### PROBLEM DETAILS
Return a faithful copy of all the entries, omitting the images.

### INPUT
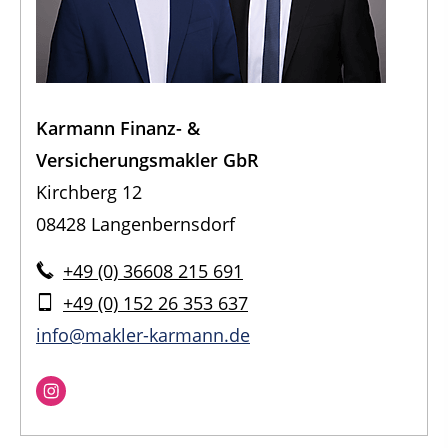
Karmann Finanz- &
Versicherungsmakler GbR
Kirchberg 12
08428 Langenbernsdorf
+49 (0) 36608 215 691
+49 (0) 152 26 353 637
info@makler-karmann.de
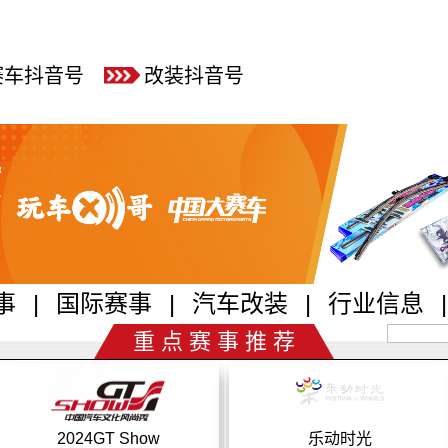
赛车抖音号
改装抖音号
事
|
国际赛事
|
汽车改装
|
行业信息
|
重 点 赛 事 推 荐
2024GT Show
乐动时光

### YOUR SOLUTION
Karmann Finanz- &
Versicherungsmakler GbR
Kirchberg 12
08428 Langenbernsdorf
+49 (0) 36608 215 691
+49 (0) 152 26 353 637
info@makler-karmann.de
赛车抖音号
改装抖音号
事
|
国际赛事
|
汽车改装
|
行业信息
|
重 点 赛 事 推 荐
2024GT Show
乐动时光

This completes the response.